Notice that, when a population doubles every 30 minutes, the number of bacteria in the population increases faster and faster as the population gets larger. This kind of population growth is called exponential growth.
12. To see what exponential growth looks like in a graph, use the data from the table on the previous page to plot the number of bacteria at each time in this graph.
13. Why does the slope of this exponential growth curve get much steeper in the fourth and fifth hours of population growth?
If exponential growth continued for 10 hours, the original single bacterium would increase to a population of over one million bacteria. This illustrates how exponential growth can result in a very rapid increase in population size.

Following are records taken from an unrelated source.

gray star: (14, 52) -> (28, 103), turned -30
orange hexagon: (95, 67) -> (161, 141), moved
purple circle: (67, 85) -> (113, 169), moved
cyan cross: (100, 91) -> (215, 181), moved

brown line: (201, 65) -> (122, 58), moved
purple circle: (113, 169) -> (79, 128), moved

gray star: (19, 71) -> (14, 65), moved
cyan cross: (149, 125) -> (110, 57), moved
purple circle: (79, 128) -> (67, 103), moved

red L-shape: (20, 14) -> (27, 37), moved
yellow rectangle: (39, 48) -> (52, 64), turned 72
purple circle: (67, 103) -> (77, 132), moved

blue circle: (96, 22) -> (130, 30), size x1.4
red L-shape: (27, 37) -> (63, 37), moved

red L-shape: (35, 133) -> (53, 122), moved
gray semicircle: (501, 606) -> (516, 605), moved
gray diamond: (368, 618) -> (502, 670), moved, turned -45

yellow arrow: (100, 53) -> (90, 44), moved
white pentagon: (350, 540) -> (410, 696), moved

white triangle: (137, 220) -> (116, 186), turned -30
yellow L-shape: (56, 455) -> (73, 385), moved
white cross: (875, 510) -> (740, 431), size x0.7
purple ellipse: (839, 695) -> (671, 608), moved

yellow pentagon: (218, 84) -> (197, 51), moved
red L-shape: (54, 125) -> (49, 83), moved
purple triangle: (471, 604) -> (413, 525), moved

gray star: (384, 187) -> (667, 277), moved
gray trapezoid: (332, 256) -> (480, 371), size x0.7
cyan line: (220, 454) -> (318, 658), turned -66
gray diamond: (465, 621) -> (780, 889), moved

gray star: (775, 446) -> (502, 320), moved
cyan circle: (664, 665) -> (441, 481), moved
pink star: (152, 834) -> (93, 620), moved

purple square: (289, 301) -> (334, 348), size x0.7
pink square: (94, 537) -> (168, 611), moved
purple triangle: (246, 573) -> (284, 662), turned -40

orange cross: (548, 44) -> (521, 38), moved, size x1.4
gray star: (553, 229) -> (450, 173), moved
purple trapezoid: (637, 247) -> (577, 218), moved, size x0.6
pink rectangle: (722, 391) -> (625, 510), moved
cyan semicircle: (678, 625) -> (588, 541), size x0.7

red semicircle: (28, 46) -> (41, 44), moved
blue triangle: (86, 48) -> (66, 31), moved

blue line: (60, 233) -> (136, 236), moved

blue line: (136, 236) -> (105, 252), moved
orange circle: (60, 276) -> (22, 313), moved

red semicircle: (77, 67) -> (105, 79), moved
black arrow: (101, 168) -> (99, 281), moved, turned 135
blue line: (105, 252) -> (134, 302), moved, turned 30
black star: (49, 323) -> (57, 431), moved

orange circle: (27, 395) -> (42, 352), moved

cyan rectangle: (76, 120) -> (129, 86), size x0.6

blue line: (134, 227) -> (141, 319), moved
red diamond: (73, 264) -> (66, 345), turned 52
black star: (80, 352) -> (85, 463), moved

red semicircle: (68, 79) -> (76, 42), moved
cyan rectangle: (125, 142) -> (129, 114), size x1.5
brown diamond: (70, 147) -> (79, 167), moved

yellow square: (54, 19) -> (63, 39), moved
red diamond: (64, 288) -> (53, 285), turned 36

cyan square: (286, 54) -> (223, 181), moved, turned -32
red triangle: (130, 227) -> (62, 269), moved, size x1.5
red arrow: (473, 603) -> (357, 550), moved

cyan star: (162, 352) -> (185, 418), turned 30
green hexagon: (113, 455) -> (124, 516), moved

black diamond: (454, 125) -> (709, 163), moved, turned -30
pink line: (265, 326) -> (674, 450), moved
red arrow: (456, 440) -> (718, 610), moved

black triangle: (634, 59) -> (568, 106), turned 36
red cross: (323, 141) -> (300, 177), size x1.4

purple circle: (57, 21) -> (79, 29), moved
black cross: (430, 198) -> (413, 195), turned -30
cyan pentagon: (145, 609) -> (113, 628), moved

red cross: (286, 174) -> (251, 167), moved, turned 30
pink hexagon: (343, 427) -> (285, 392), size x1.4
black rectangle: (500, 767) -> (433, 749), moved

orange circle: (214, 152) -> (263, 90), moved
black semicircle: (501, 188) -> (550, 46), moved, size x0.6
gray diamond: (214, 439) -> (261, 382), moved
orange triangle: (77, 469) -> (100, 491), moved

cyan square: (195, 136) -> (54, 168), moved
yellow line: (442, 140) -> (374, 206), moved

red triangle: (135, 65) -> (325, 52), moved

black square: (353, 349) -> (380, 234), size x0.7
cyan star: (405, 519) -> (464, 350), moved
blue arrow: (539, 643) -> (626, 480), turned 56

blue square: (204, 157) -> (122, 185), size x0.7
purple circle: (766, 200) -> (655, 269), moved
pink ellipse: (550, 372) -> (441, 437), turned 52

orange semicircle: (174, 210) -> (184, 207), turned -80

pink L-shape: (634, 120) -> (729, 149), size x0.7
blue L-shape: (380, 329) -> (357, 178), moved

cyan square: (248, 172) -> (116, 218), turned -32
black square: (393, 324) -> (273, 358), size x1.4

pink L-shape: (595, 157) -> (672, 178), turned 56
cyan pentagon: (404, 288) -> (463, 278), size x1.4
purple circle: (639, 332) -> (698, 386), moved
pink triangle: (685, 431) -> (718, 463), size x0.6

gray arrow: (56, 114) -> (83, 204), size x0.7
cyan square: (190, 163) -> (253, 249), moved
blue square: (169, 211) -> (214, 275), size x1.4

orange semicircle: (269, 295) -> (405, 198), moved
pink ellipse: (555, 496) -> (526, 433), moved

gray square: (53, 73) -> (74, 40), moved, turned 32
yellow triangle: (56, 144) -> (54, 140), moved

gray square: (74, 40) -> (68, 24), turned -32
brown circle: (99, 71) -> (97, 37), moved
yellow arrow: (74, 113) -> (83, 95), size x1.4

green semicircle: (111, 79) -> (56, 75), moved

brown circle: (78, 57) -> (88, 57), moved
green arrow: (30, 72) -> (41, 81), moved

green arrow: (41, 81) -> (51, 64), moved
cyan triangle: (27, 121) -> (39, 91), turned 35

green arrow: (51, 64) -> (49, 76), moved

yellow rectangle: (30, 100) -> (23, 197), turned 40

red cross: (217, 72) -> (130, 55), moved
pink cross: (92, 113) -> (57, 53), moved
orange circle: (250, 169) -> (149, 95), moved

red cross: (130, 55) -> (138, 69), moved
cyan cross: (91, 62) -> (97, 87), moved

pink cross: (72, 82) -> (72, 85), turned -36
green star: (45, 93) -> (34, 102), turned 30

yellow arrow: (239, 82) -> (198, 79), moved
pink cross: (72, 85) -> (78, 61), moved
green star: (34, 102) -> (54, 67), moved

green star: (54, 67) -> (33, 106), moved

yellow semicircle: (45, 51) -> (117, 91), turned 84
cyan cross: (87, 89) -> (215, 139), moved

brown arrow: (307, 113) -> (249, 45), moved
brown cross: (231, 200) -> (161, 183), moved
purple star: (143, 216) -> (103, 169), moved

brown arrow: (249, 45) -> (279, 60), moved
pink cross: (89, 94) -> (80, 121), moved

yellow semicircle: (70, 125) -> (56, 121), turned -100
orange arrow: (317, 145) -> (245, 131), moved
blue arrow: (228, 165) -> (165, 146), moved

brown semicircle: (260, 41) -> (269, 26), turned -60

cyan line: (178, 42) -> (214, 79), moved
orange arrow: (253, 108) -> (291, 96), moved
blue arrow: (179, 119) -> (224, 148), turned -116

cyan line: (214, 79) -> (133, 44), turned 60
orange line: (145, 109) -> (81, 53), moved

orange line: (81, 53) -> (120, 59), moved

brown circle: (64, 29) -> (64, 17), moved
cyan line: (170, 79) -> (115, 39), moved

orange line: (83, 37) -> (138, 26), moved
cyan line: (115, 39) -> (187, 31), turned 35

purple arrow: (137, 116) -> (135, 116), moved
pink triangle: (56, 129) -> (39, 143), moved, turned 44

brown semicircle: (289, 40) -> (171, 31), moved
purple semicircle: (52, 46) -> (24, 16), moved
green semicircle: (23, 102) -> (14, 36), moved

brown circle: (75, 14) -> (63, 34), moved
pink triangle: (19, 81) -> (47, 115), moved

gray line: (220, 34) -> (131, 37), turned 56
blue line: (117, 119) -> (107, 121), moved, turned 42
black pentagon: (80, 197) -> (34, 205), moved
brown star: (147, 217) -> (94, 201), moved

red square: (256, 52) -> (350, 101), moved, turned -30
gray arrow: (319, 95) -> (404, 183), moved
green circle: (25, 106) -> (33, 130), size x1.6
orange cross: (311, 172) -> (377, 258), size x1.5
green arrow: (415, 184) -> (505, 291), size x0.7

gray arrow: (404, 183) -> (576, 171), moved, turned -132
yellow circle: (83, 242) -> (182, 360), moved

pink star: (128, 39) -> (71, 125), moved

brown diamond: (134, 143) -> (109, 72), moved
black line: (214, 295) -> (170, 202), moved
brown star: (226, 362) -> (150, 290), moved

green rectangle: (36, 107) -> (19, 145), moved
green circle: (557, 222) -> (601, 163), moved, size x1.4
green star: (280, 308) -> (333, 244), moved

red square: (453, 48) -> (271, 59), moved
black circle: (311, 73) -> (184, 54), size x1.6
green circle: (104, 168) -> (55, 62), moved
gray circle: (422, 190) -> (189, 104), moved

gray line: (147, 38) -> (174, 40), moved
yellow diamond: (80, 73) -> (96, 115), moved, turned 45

14. In the real world, no population of bacteria or any other biological organism can keep increasing exponentially forever. Why not?
All organisms require resources such as water and nutrients to grow and reproduce. The environment where a population is growing has only a limited amount of resources. As the population gets larger, there will not be enough resources to support the continued rapid growth of the population. The rate of growth of the population will slow down, and, finally, the population will reach a maximum size which is called the carrying capacity of the environment. This type of logistic growth curve is illustrated in the figure.
15. Which characteristic of the logistic growth curve could be caused by increasing competition for food as population size increases? Use an arrow to indicate this characteristic.
16. Which part of the logistic growth curve looks like exponential growth? Circle this in the figure.